In wealth management there is no such thing as an “invisible hand”, which economist Adam Smith described as the growth-driving result of a free market economy in his “Inquiry into the Nature and Causes of the Wealth of Nations”, published in 1776. In fact, private bankers must work hard to lure High net worth individuals (HNWI) and Ultra-HNWI (clients with over $1m and over $30m at their disposal).
Take Swiss private banks Sarasin and Clariden Leu. Although both financial institutions have been in the DIFC since 2005 and 2007 respectively, they opened representative offices in Abu Dhabi in late 2010. Their moves were obviously not a luxury, but a necessity. According to one private banker: “Emirati investors in Abu Dhabi do not spend much time talking to you if you do not run an office in the UAE capital.”
Different stages of development
Islamic banking is likewise a necessity for any bank which aims to position itself strategically not only in Dubai, Doha and Riyadh but also in North Africa. Banks in post-revolutionary Egypt and Tunisia have taken steps to rival their peers in the Gulf region. But while the former states are more keen on developing Islamic retail banking in order to help SMEs to get on their feet, the GCC’s Islamic finance industry is miles ahead. Wealth management in line with Shari’ah is considered the “missing link” between Islamic Corporate Banking and Islamic Retail Banking.
Islamic Wealth management is mushrooming in the UAE. Barclays Bank Middle East has recently obtained a licence to operate an Islamic window within their branch in the DIFC. RBS Coutts, the private banking arm of the Royal Bank of Scotland announced last week that it has applied for a banking license to operate the DIFC and is aiming to hire 40 relationship managers by 2015.

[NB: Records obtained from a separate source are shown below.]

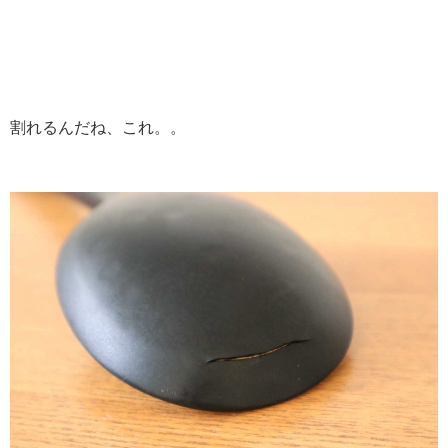
割れるんだね、これ。。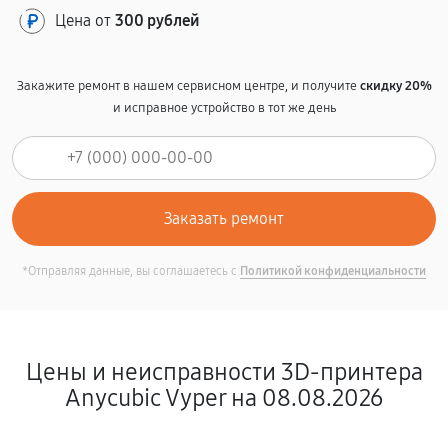
Цена от
300 рублей
Закажите ремонт в нашем сервисном центре, и получите
скидку 20%
и исправное устройство в тот же день
*Отправляя данные, вы соглашаетесь с
Политикой конфиденциальности
Цены и неисправности 3D-принтера
Anycubic Vyper на 08.08.2026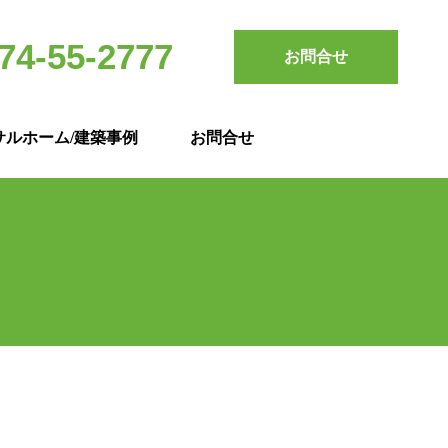
74-55-2777
お問合せ
サルホーム/建築事例
お問合せ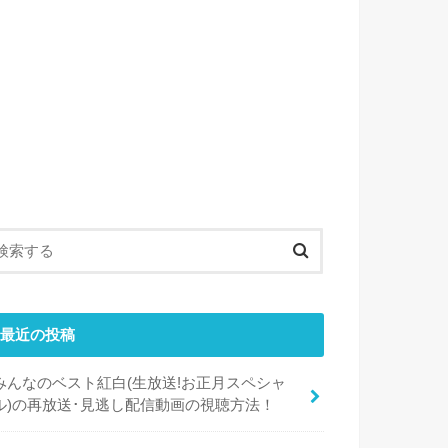
最近の投稿
みんなのベスト紅白(生放送!お正月スペシャ
ル)の再放送･見逃し配信動画の視聴方法！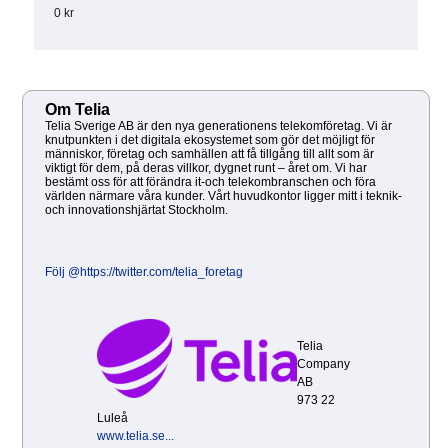
0 kr
Om Telia
Telia Sverige AB är den nya generationens telekomföretag. Vi är
knutpunkten i det digitala ekosystemet som gör det möjligt för
människor, företag och samhällen att få tillgång till allt som är
viktigt för dem, på deras villkor, dygnet runt – året om. Vi har
bestämt oss för att förändra it-och telekombranschen och föra
världen närmare våra kunder. Vårt huvudkontor ligger mitt i teknik-
och innovationshjärtat Stockholm.
Följ @https://twitter.com/telia_foretag
Telia
Company
AB
973 22
Luleå
www.telia.se...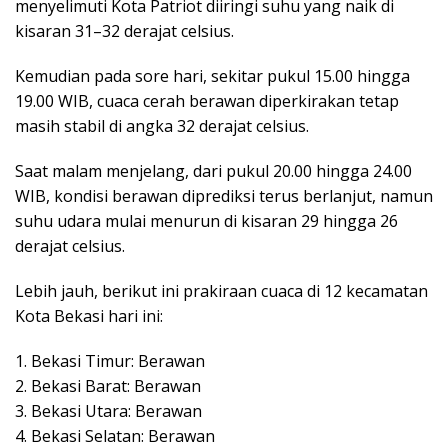
menyelimuti Kota Patriot diiringi suhu yang naik di
kisaran 31–32 derajat celsius.
Kemudian pada sore hari, sekitar pukul 15.00 hingga
19.00 WIB, cuaca cerah berawan diperkirakan tetap
masih stabil di angka 32 derajat celsius.
Saat malam menjelang, dari pukul 20.00 hingga 24.00
WIB, kondisi berawan diprediksi terus berlanjut, namun
suhu udara mulai menurun di kisaran 29 hingga 26
derajat celsius.
Lebih jauh, berikut ini prakiraan cuaca di 12 kecamatan
Kota Bekasi hari ini:
1. Bekasi Timur: Berawan
2. Bekasi Barat: Berawan
3. Bekasi Utara: Berawan
4. Bekasi Selatan: Berawan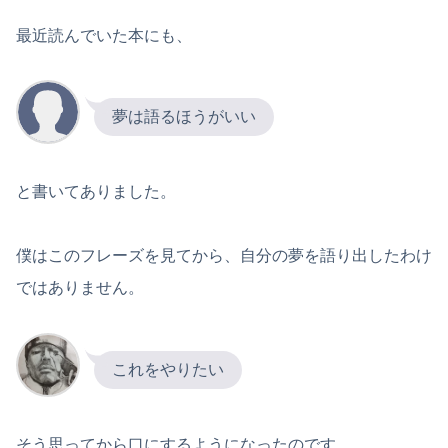
最近読んでいた本にも、
夢は語るほうがいい
と書いてありました。
僕はこのフレーズを見てから、自分の夢を語り出したわけ
ではありません。
これをやりたい
そう思ってから口にするようになったのです。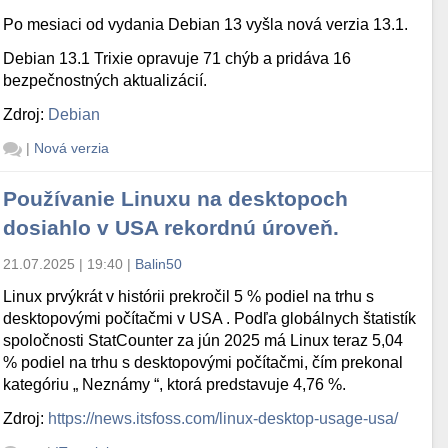
Po mesiaci od vydania Debian 13 vyšla nová verzia 13.1.
Debian 13.1 Trixie opravuje 71 chýb a pridáva 16
bezpečnostných aktualizácií.
Zdroj:
Debian
|
Nová verzia
Používanie Linuxu na desktopoch
dosiahlo v USA rekordnú úroveň.
21.07.2025 | 19:40
|
Balin50
Linux prvýkrát v histórii prekročil 5 % podiel na trhu s
desktopovými počítačmi v USA . Podľa globálnych štatistík
spoločnosti StatCounter za jún 2025 má Linux teraz 5,04
% podiel na trhu s desktopovými počítačmi, čím prekonal
kategóriu „ Neznámy “, ktorá predstavuje 4,76 %.
Zdroj:
https://news.itsfoss.com/linux-desktop-usage-usa/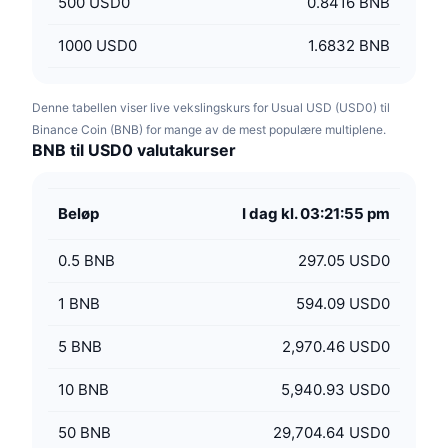
500
USD0
0.8416 BNB
1000
USD0
1.6832 BNB
Denne tabellen viser live vekslingskurs for Usual USD (USD0) til
Binance Coin (BNB) for mange av de mest populære multiplene.
BNB til USD0 valutakurser
Beløp
I dag kl. 03:21:55 pm
0.5
BNB
297.05 USD0
1
BNB
594.09 USD0
5
BNB
2,970.46 USD0
10
BNB
5,940.93 USD0
50
BNB
29,704.64 USD0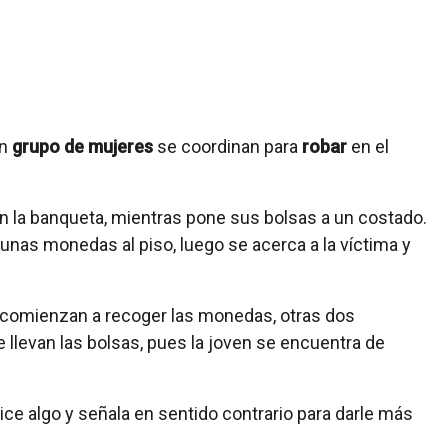
un
grupo de mujeres
se coordinan para
robar
en el
 la banqueta, mientras pone sus bolsas a un costado.
 unas monedas al piso, luego se acerca a la víctima y
a comienzan a recoger las monedas, otras dos
llevan las bolsas, pues la joven se encuentra de
ce algo y señala en sentido contrario para darle más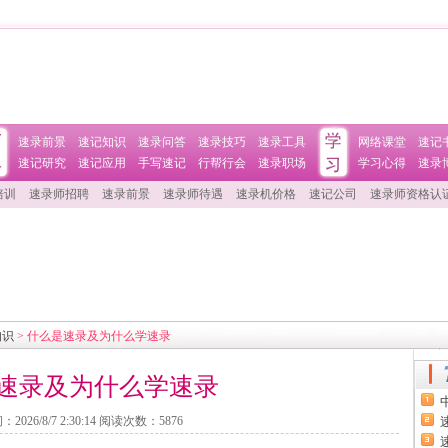
速录前景
速记知识
速录问答
速录技巧
速录工具
网络课堂
速记
速记研究
速记应用
手写速记
行帮行会
速录职场
学习心得
速录
培训
速录师招聘
速录前景
速录师待遇
速录机价格
速记公司
速录师资格认
知识
> 什么是速录及为什么学速录
速录及为什么学速录
间：
2026/8/7 2:30:14
阅读次数：
5876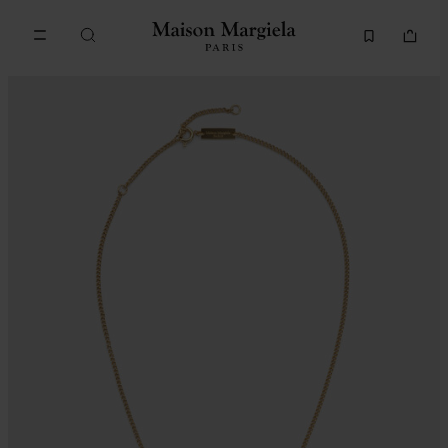
Accéder au contenu principal
Passer à la navigation en pi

“Basle” does not stand solely for regulation
According to Syrian-born Fares Mourad, Managing Director and Head of Islamic Finance at Swiss private bank Sarasin, which operates in the Gulf region in a joint venture with Alpen Capital: “Sarasin is currently the only private bank in Europe that offers customized solutions for cases which had been almost set under a taboo in the Islamic world, such as complex heritage cases or international real estate management and its related tax management.”

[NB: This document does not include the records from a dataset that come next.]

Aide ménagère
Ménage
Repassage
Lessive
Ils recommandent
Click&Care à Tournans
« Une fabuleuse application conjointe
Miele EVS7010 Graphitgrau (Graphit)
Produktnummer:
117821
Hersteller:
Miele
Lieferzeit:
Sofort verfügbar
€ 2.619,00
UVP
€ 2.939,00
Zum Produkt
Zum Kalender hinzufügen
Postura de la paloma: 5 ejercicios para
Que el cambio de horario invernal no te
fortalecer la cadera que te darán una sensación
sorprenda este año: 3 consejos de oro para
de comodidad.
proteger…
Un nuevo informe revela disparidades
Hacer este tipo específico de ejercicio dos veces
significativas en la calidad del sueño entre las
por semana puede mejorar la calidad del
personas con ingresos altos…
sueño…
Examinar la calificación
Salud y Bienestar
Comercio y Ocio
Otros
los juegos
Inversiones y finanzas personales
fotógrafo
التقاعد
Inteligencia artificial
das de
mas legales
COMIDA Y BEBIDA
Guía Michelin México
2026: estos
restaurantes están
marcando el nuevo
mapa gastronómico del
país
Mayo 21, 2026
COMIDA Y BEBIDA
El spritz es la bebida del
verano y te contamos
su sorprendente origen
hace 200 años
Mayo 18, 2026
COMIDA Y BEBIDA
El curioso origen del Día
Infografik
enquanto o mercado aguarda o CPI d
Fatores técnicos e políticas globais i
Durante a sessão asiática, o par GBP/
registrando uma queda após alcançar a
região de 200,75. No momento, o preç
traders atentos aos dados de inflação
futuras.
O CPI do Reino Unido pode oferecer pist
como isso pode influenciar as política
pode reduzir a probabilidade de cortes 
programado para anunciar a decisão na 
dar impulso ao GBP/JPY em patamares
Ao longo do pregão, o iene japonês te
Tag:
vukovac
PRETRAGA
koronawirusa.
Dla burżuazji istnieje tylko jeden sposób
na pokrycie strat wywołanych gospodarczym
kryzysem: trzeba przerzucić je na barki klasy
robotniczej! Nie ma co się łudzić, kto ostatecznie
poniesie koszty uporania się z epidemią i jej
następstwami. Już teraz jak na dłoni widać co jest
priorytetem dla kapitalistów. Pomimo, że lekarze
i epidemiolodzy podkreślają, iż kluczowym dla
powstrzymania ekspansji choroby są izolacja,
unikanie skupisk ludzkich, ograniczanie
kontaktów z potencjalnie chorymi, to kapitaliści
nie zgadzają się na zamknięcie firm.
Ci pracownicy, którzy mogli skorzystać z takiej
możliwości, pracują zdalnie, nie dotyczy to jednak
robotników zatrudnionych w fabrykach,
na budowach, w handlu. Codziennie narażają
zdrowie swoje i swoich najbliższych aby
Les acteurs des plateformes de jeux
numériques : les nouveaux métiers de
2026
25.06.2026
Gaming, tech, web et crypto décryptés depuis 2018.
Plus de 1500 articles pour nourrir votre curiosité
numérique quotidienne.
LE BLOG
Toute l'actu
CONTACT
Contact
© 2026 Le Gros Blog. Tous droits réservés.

Gary Dugan, the Chief Investment Officer Private Banking at Emirates NBD, says that for Arab HNWI “there is no reason any more to fly out money to Switzerland, since Dubai has proven during the Arab Spring that it is a safe harbour within the Middle East”. Dugan adds: “Our booking centres in Dubai, London and Singapore prove that we are well established in the world centres of Islamic Finance.”
But for conventional banks the scope has shrunk and expanded at the same time. While Qatar does not allow conventional banks to offer Islamic banking any more, Oman’s Sultan Qaboos has allowed Islamic Finance in a decree earlier this year. Sarasin-Alpen acted fast to obtain a licence to offer Shari’ah-finance. But there is competition: HSBC Amanah, the UAE’s local Falcon Private Bank in Abu Dhabi and Geneva-based Pictet also offer customised Shari’ah-compliant solutions. The pieces in the Islamic Wealth Management jigsaw are yet to be set.